Peace Brother.
From my limited knowledge on the subject (talks with people from the area/neighbouring counry and books), it is rather clear that the genocide was 'tribal'. It was at least made to look that way.
As history would have it, the Bantu people (see: Ba-Hutu) were the majority for a good while in the area we today call Burundi and Rwanda. There were other groups there who also belong to Bantu group, but they were minorities in that area. At some point, another Bantu group people (see: Ba-Tutsi, who some claim were at one point Nilotic prior to integraton, modern science refutes this) entered the fray and brought with them the pastoral/cattle rearing lifestyle.

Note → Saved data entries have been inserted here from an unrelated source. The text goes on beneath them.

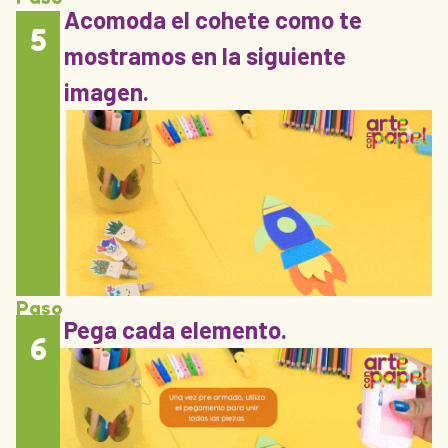
Acomoda el cohete como te
5
mostramos en la siguiente
imagen.
Paso
Pega cada elemento.
6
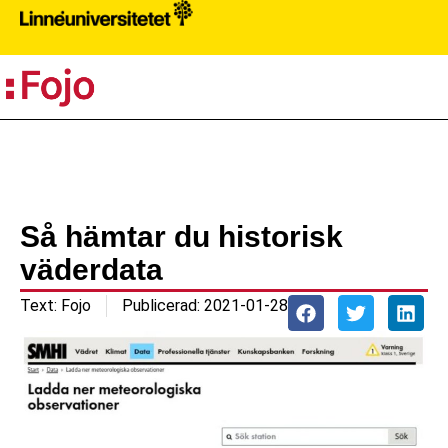
PR
Så hämtar du historisk
väderdata
Text:
Fojo
Publicerad:
2021-01-28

This lifestyle gave them an unprecedented access to power, (they would sell cattle, negotiate loans etc), financially and what-not. Thus began the fight for power, largely non-violent I assume. The ba-Hutu majority were mostly agricultural, so apparently they had less leverage.

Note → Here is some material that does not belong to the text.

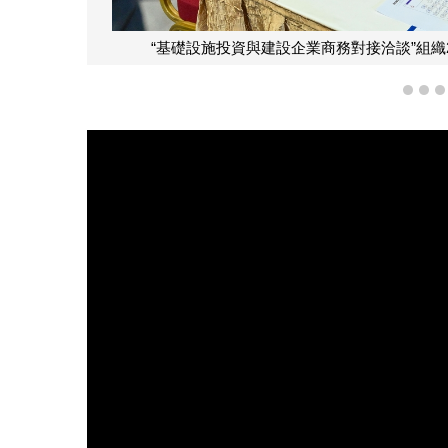
“基礎設施投資與建設企業商務對接洽談”組織
1
2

Around this point, when the ba-Tutsi had the upper hand in terms of finance (as far as I can remember, there were minimal conflicts and it was just co-existence, but I am not ruling out that some Hutus and Tutsi were p_issed o_ff at each other for whatever reasons), the white man comes along. From there, it's a short tale.

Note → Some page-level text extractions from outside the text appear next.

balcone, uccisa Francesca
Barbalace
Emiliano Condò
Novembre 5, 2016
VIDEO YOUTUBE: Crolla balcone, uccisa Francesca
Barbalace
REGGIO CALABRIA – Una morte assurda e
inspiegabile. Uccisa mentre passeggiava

White man and his primitive/corrupted/manipulative mind instantly saw the ba-Tutsi, who some claim are lighter in complexion and have features that are akin to the european (not by a long shot, seriously) and decided they were more 'elegant, graceful and intelligent' (likely based on their financial upper hand, you know how crackuhz do) and therefore superior in every way to the primitive ba-Hutu.
Soon, the ba-Hutu were seen as docile and subservient, very dumb and not capable of civilization (typical Afrikan, says the white man). Although this is not documented, we can guess that the whites favored the ba-Tutsi (quicker to assimilate white values? see: Igbo) and played on whatever schism was there from before. Tutsis became arrogant, Hutus became angry.
Shortly thereafter, whites would leave the land, and also leave the Tutsis in power. Important to note here is how the colonizers/whites had forced their own laws and policies on the countries they colonized, so that despite ancestral and historical land ownership, Tutsis, who were now majority in the government (despite being the overall minority), therefore could use the laws and politics of the whites to justify suddenly getting the best land (top soil etc) and also having the power to -lend- land to Hutus who needed work.
Hutus were also, as the story goes, mostly seen as slaves/inferior or something like that (class issue) and were kept as maids, servants etc. While ba-Tutsi were in positions of power, again, due to the white man appointing them.
Naturally, this bred hostility and soon the killings began. Today, both sides blame each other (because Hutus killed more Tutsis in one country, and Tutsis killed more Hutus in the other).
That is a brief, inaccurate and general account of the genocide in Burundi and Rwanda (same ethnic groups, only difference is that in one country the Hutu is the majority, and in the other the Tutsi is).
Might a Brother ask what led you to ask this question?
Also, I can recommend some books on the subject if you are interested. White written though.